## Task to carry out
Return all entries verbatim; skip any pictures.

## Source data
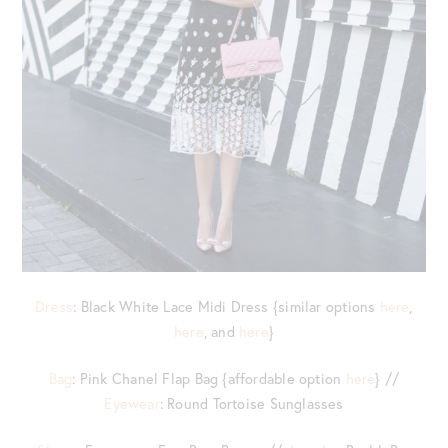
Dress
: Black White Lace Midi Dress {similar options
here
,
here
, and
here
}
Bag
: Pink Chanel Flap Bag {affordable option
here
} //
Eyewear
: Round Tortoise Sunglasses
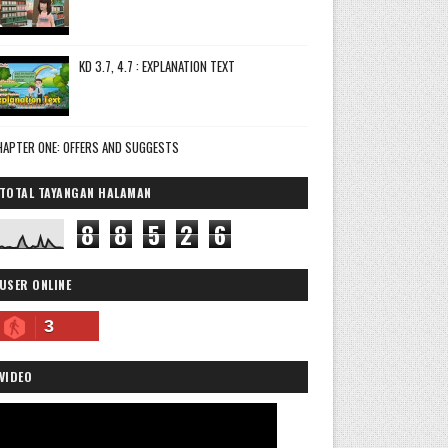
KD 3.7, 4.7 : EXPLANATION TEXT
HAPTER ONE: OFFERS AND SUGGESTS
TOTAL TAYANGAN HALAMAN
8
8
5
2
6
USER ONLINE
3
VIDEO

## Output for this exercise
Dress
: Black White Lace Midi Dress {similar options
here
,
here
, and
here
}
Bag
: Pink Chanel Flap Bag {affordable option
here
} //
Eyewear
: Round Tortoise Sunglasses
KD 3.7, 4.7 : EXPLANATION TEXT
HAPTER ONE: OFFERS AND SUGGESTS
TOTAL TAYANGAN HALAMAN
8
8
5
2
6
USER ONLINE
3
VIDEO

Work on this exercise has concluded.